23/04/2026
Permis de construire finalisé pour cette maison à Terre Sainte. Le projet repose sur une lecture claire en deux temps :
un socle protecteur, puis une architecture plus légère qui vient s’y poser.
Le rez-de-chaussée, minéral et maîtrisé, filtre les vues et la lumière.
Claustras, moucharabiehs et végétation grimpante construisent une épaisseur habitée, pensée pour le climat autant que pour l’intimité.
À l’étage, l’écriture s’allège et s’ouvre.
Toiture à 4 pans, ventilation traversante, volumes simples : une réinterprétation des codes créoles, sans pastiche.
Les galeries suspendues viennent ponctuer cette composition.
Elles sont un clin d’œil direct à l’architecture réunionnaise traditionnelle — ces espaces en façade qui permettaient d’habiter dehors, à l’ombre, au contact de la rue et du paysage.
Ici, elles sont revisitées : plus fines, plus aériennes, presque en suspension, elles prolongent la maison et offrent des lieux de vie intermédiaires, entre dedans et dehors.
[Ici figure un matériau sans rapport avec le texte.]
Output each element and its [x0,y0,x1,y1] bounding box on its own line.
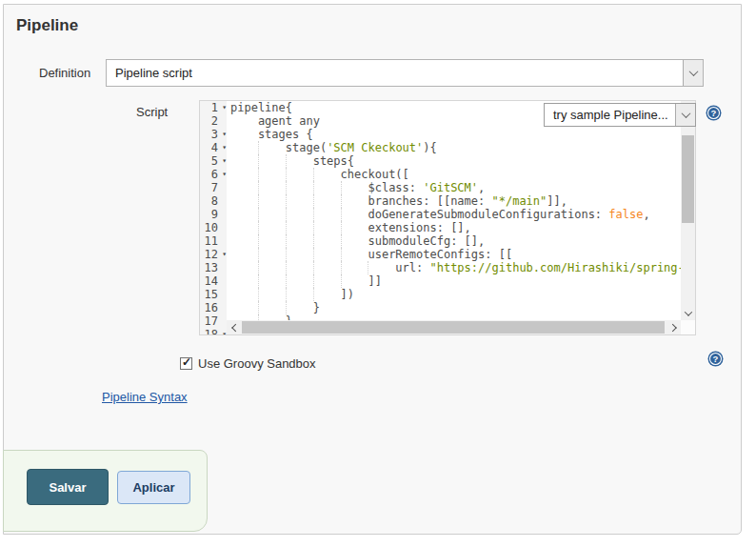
code-line[interactable]: stage('SCM Ckeckout'){ [230,141,695,154]
indent-guide [286,181,313,194]
save-button[interactable]: Salvar [27,469,109,505]
indent-guide [230,154,258,168]
indent-guide [341,234,368,248]
horizontal-scroll-thumb[interactable] [242,321,665,334]
vertical-scroll-thumb[interactable] [682,135,694,223]
sample-pipeline-select-arrow[interactable] [675,104,695,126]
indent-guide [230,274,258,288]
indent-guide [230,141,258,154]
indent-guide [341,248,368,261]
code-line[interactable]: submoduleCfg: [], [230,234,695,248]
gutter-line-number: 1▾ [200,101,227,114]
indent-guide [230,114,258,128]
apply-button[interactable]: Aplicar [117,471,190,504]
code-fold-icon[interactable]: ▾ [222,154,227,168]
code-token: url: [395,261,429,274]
code-token: extensions: [], [368,221,470,234]
indent-guide [313,288,341,301]
code-fold-icon[interactable]: ▾ [222,248,227,261]
definition-select-arrow[interactable] [683,60,703,86]
indent-guide [286,288,313,301]
editor-code-area[interactable]: pipeline{agent anystages {stage('SCM Cke… [227,101,695,334]
indent-guide [368,261,395,274]
pipeline-script-editor[interactable]: 1▾23▾4▾5▾6▾789101112▾131415161718▾ pipel… [199,100,696,335]
gutter-line-number: 6▾ [200,168,227,181]
sandbox-help-icon[interactable]: ? [707,351,724,367]
gutter-line-number: 12▾ [200,248,227,261]
indent-guide [313,194,341,208]
indent-guide [341,261,368,274]
code-line[interactable]: checkout([ [230,168,695,181]
indent-guide [286,261,313,274]
code-line[interactable]: ]] [230,274,695,288]
code-token: $class: [368,181,423,194]
code-line[interactable]: ]) [230,288,695,301]
code-token: checkout([ [341,168,409,181]
code-token: submoduleCfg: [], [368,234,485,248]
code-token: stage( [286,141,327,154]
code-fold-icon[interactable]: ▾ [222,128,227,141]
code-line[interactable]: steps{ [230,154,695,168]
gutter-line-number: 17 [200,314,227,328]
gutter-line-number: 4▾ [200,141,227,154]
indent-guide [230,194,258,208]
code-line[interactable]: branches: [[name: "*/main"]], [230,194,695,208]
code-line[interactable]: extensions: [], [230,221,695,234]
indent-guide [258,274,286,288]
indent-guide [230,208,258,221]
chevron-left-icon [231,323,239,331]
editor-gutter: 1▾23▾4▾5▾6▾789101112▾131415161718▾ [200,101,227,334]
scroll-left-button[interactable] [227,320,241,334]
gutter-line-number: 14 [200,274,227,288]
chevron-right-icon [668,323,676,331]
editor-horizontal-scrollbar[interactable] [227,320,681,334]
code-fold-icon[interactable]: ▾ [222,141,227,154]
indent-guide [258,301,286,314]
sample-pipeline-selected-value: try sample Pipeline... [545,108,675,122]
sample-pipeline-select[interactable]: try sample Pipeline... [544,103,696,127]
code-token: false [608,208,643,221]
definition-select[interactable]: Pipeline script [106,59,704,87]
use-groovy-sandbox-checkbox[interactable]: ✓ [180,357,192,370]
code-token: userRemoteConfigs: [[ [368,248,512,261]
indent-guide [313,261,341,274]
code-token: branches: [[name: [368,194,491,208]
gutter-line-number: 8 [200,194,227,208]
page-title: Pipeline [16,16,78,35]
scroll-right-button[interactable] [666,320,681,334]
pipeline-syntax-link[interactable]: Pipeline Syntax [102,390,188,404]
indent-guide [230,128,258,141]
definition-label: Definition [39,66,90,80]
code-token: pipeline{ [230,101,292,114]
gutter-line-number: 13 [200,261,227,274]
code-line[interactable]: url: "https://github.com/Hirashiki/sprin… [230,261,695,274]
gutter-line-number: 11 [200,234,227,248]
gutter-line-number: 10 [200,221,227,234]
code-token: steps{ [313,154,354,168]
code-token: , [643,208,649,221]
indent-guide [286,208,313,221]
code-line[interactable]: userRemoteConfigs: [[ [230,248,695,261]
code-line[interactable]: doGenerateSubmoduleConfigurations: false… [230,208,695,221]
code-fold-icon[interactable]: ▾ [222,168,227,181]
indent-guide [258,248,286,261]
scroll-down-button[interactable] [681,306,695,320]
indent-guide [286,234,313,248]
code-line[interactable]: $class: 'GitSCM', [230,181,695,194]
indent-guide [258,221,286,234]
chevron-down-icon [684,308,691,315]
code-token: doGenerateSubmoduleConfigurations: [368,208,608,221]
code-line[interactable]: } [230,301,695,314]
code-token: 'GitSCM' [423,181,478,194]
code-fold-icon[interactable]: ▾ [222,101,227,114]
indent-guide [286,301,313,314]
indent-guide [313,221,341,234]
script-help-icon[interactable]: ? [706,105,722,121]
indent-guide [230,221,258,234]
gutter-line-number: 2 [200,114,227,128]
code-line[interactable]: stages { [230,128,695,141]
chevron-down-icon [688,67,698,76]
indent-guide [230,261,258,274]
indent-guide [286,194,313,208]
editor-vertical-scrollbar[interactable] [681,101,695,320]
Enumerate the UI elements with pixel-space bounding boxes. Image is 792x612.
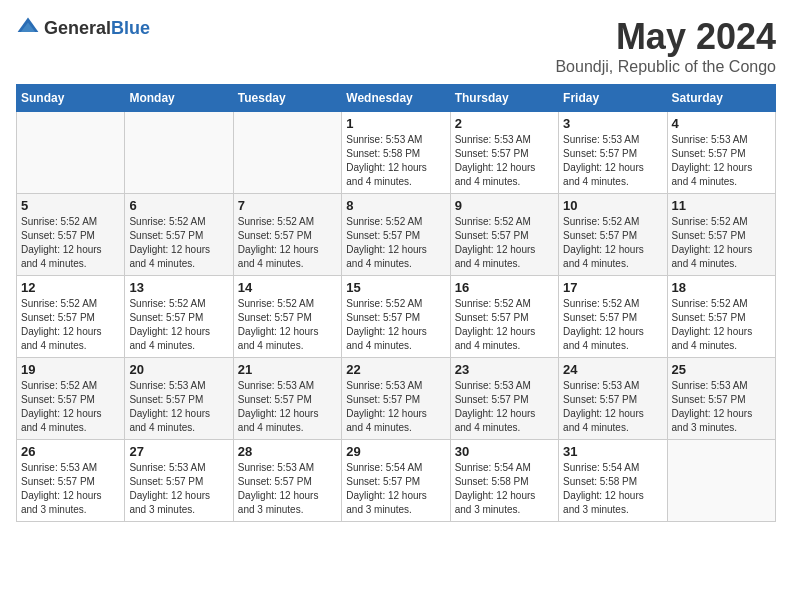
calendar-cell: 11Sunrise: 5:52 AM Sunset: 5:57 PM Dayli…: [667, 194, 775, 276]
day-number: 27: [129, 444, 228, 459]
day-info: Sunrise: 5:53 AM Sunset: 5:57 PM Dayligh…: [563, 133, 662, 189]
calendar-cell: [667, 440, 775, 522]
calendar-cell: [17, 112, 125, 194]
day-number: 19: [21, 362, 120, 377]
calendar-cell: 29Sunrise: 5:54 AM Sunset: 5:57 PM Dayli…: [342, 440, 450, 522]
day-info: Sunrise: 5:53 AM Sunset: 5:57 PM Dayligh…: [238, 379, 337, 435]
calendar-week-row: 5Sunrise: 5:52 AM Sunset: 5:57 PM Daylig…: [17, 194, 776, 276]
day-info: Sunrise: 5:52 AM Sunset: 5:57 PM Dayligh…: [21, 215, 120, 271]
day-info: Sunrise: 5:52 AM Sunset: 5:57 PM Dayligh…: [455, 297, 554, 353]
calendar-cell: 14Sunrise: 5:52 AM Sunset: 5:57 PM Dayli…: [233, 276, 341, 358]
day-number: 8: [346, 198, 445, 213]
day-number: 13: [129, 280, 228, 295]
calendar-body: 1Sunrise: 5:53 AM Sunset: 5:58 PM Daylig…: [17, 112, 776, 522]
calendar-cell: 17Sunrise: 5:52 AM Sunset: 5:57 PM Dayli…: [559, 276, 667, 358]
day-info: Sunrise: 5:54 AM Sunset: 5:57 PM Dayligh…: [346, 461, 445, 517]
logo-text-general: General: [44, 18, 111, 38]
calendar-cell: 24Sunrise: 5:53 AM Sunset: 5:57 PM Dayli…: [559, 358, 667, 440]
day-info: Sunrise: 5:53 AM Sunset: 5:57 PM Dayligh…: [346, 379, 445, 435]
day-info: Sunrise: 5:52 AM Sunset: 5:57 PM Dayligh…: [346, 297, 445, 353]
day-number: 30: [455, 444, 554, 459]
day-info: Sunrise: 5:52 AM Sunset: 5:57 PM Dayligh…: [21, 297, 120, 353]
calendar-cell: 6Sunrise: 5:52 AM Sunset: 5:57 PM Daylig…: [125, 194, 233, 276]
calendar-cell: 28Sunrise: 5:53 AM Sunset: 5:57 PM Dayli…: [233, 440, 341, 522]
calendar-cell: 10Sunrise: 5:52 AM Sunset: 5:57 PM Dayli…: [559, 194, 667, 276]
day-number: 5: [21, 198, 120, 213]
calendar-cell: 18Sunrise: 5:52 AM Sunset: 5:57 PM Dayli…: [667, 276, 775, 358]
day-number: 10: [563, 198, 662, 213]
day-info: Sunrise: 5:52 AM Sunset: 5:57 PM Dayligh…: [21, 379, 120, 435]
day-number: 17: [563, 280, 662, 295]
day-number: 12: [21, 280, 120, 295]
day-number: 26: [21, 444, 120, 459]
calendar-cell: 21Sunrise: 5:53 AM Sunset: 5:57 PM Dayli…: [233, 358, 341, 440]
day-number: 21: [238, 362, 337, 377]
calendar-cell: 15Sunrise: 5:52 AM Sunset: 5:57 PM Dayli…: [342, 276, 450, 358]
calendar-cell: 5Sunrise: 5:52 AM Sunset: 5:57 PM Daylig…: [17, 194, 125, 276]
calendar-cell: 13Sunrise: 5:52 AM Sunset: 5:57 PM Dayli…: [125, 276, 233, 358]
column-header-thursday: Thursday: [450, 85, 558, 112]
title-block: May 2024 Boundji, Republic of the Congo: [555, 16, 776, 76]
day-info: Sunrise: 5:52 AM Sunset: 5:57 PM Dayligh…: [346, 215, 445, 271]
day-info: Sunrise: 5:53 AM Sunset: 5:57 PM Dayligh…: [672, 133, 771, 189]
day-info: Sunrise: 5:53 AM Sunset: 5:57 PM Dayligh…: [563, 379, 662, 435]
day-number: 3: [563, 116, 662, 131]
day-info: Sunrise: 5:53 AM Sunset: 5:57 PM Dayligh…: [129, 461, 228, 517]
day-number: 2: [455, 116, 554, 131]
calendar-cell: [233, 112, 341, 194]
subtitle: Boundji, Republic of the Congo: [555, 58, 776, 76]
calendar-cell: 30Sunrise: 5:54 AM Sunset: 5:58 PM Dayli…: [450, 440, 558, 522]
calendar-cell: 25Sunrise: 5:53 AM Sunset: 5:57 PM Dayli…: [667, 358, 775, 440]
calendar-week-row: 1Sunrise: 5:53 AM Sunset: 5:58 PM Daylig…: [17, 112, 776, 194]
day-number: 16: [455, 280, 554, 295]
calendar-cell: 3Sunrise: 5:53 AM Sunset: 5:57 PM Daylig…: [559, 112, 667, 194]
calendar-cell: 20Sunrise: 5:53 AM Sunset: 5:57 PM Dayli…: [125, 358, 233, 440]
day-number: 15: [346, 280, 445, 295]
day-number: 24: [563, 362, 662, 377]
day-number: 29: [346, 444, 445, 459]
day-number: 18: [672, 280, 771, 295]
calendar-cell: 12Sunrise: 5:52 AM Sunset: 5:57 PM Dayli…: [17, 276, 125, 358]
day-info: Sunrise: 5:52 AM Sunset: 5:57 PM Dayligh…: [238, 215, 337, 271]
calendar-cell: 22Sunrise: 5:53 AM Sunset: 5:57 PM Dayli…: [342, 358, 450, 440]
column-header-tuesday: Tuesday: [233, 85, 341, 112]
day-info: Sunrise: 5:53 AM Sunset: 5:57 PM Dayligh…: [672, 379, 771, 435]
day-number: 11: [672, 198, 771, 213]
calendar-cell: 16Sunrise: 5:52 AM Sunset: 5:57 PM Dayli…: [450, 276, 558, 358]
day-number: 7: [238, 198, 337, 213]
day-info: Sunrise: 5:52 AM Sunset: 5:57 PM Dayligh…: [563, 215, 662, 271]
logo-text-blue: Blue: [111, 18, 150, 38]
calendar-table: SundayMondayTuesdayWednesdayThursdayFrid…: [16, 84, 776, 522]
day-info: Sunrise: 5:53 AM Sunset: 5:57 PM Dayligh…: [455, 133, 554, 189]
calendar-cell: 27Sunrise: 5:53 AM Sunset: 5:57 PM Dayli…: [125, 440, 233, 522]
day-number: 25: [672, 362, 771, 377]
column-header-friday: Friday: [559, 85, 667, 112]
calendar-week-row: 12Sunrise: 5:52 AM Sunset: 5:57 PM Dayli…: [17, 276, 776, 358]
day-info: Sunrise: 5:53 AM Sunset: 5:58 PM Dayligh…: [346, 133, 445, 189]
calendar-week-row: 26Sunrise: 5:53 AM Sunset: 5:57 PM Dayli…: [17, 440, 776, 522]
day-info: Sunrise: 5:52 AM Sunset: 5:57 PM Dayligh…: [672, 215, 771, 271]
page-header: GeneralBlue May 2024 Boundji, Republic o…: [16, 16, 776, 76]
calendar-cell: 23Sunrise: 5:53 AM Sunset: 5:57 PM Dayli…: [450, 358, 558, 440]
day-info: Sunrise: 5:53 AM Sunset: 5:57 PM Dayligh…: [238, 461, 337, 517]
calendar-cell: 26Sunrise: 5:53 AM Sunset: 5:57 PM Dayli…: [17, 440, 125, 522]
calendar-cell: 4Sunrise: 5:53 AM Sunset: 5:57 PM Daylig…: [667, 112, 775, 194]
day-info: Sunrise: 5:52 AM Sunset: 5:57 PM Dayligh…: [238, 297, 337, 353]
day-number: 14: [238, 280, 337, 295]
generalblue-logo-icon: [16, 16, 40, 40]
calendar-cell: 8Sunrise: 5:52 AM Sunset: 5:57 PM Daylig…: [342, 194, 450, 276]
day-number: 20: [129, 362, 228, 377]
day-info: Sunrise: 5:52 AM Sunset: 5:57 PM Dayligh…: [672, 297, 771, 353]
calendar-cell: 1Sunrise: 5:53 AM Sunset: 5:58 PM Daylig…: [342, 112, 450, 194]
day-info: Sunrise: 5:53 AM Sunset: 5:57 PM Dayligh…: [21, 461, 120, 517]
calendar-cell: 19Sunrise: 5:52 AM Sunset: 5:57 PM Dayli…: [17, 358, 125, 440]
day-info: Sunrise: 5:52 AM Sunset: 5:57 PM Dayligh…: [129, 215, 228, 271]
calendar-cell: 31Sunrise: 5:54 AM Sunset: 5:58 PM Dayli…: [559, 440, 667, 522]
calendar-cell: [125, 112, 233, 194]
column-header-sunday: Sunday: [17, 85, 125, 112]
calendar-cell: 2Sunrise: 5:53 AM Sunset: 5:57 PM Daylig…: [450, 112, 558, 194]
day-number: 4: [672, 116, 771, 131]
day-info: Sunrise: 5:53 AM Sunset: 5:57 PM Dayligh…: [129, 379, 228, 435]
logo: GeneralBlue: [16, 16, 150, 40]
column-header-monday: Monday: [125, 85, 233, 112]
Observer sans être vu, capter les alizés, se tenir à distance du soleil tout en restant ouvert sur l’horizon.
Le projet ne cherche pas à reproduire, mais à prolonger.
Respecter l’architecture locale, c’est en comprendre les logiques — climatiques, sociales, spatiales — et les réinterpréter avec les moyens d’aujourd’hui.
Une maison ancrée dans son contexte, qui assume son époque tout en restant fidèle à l’esprit de Terre Sainte.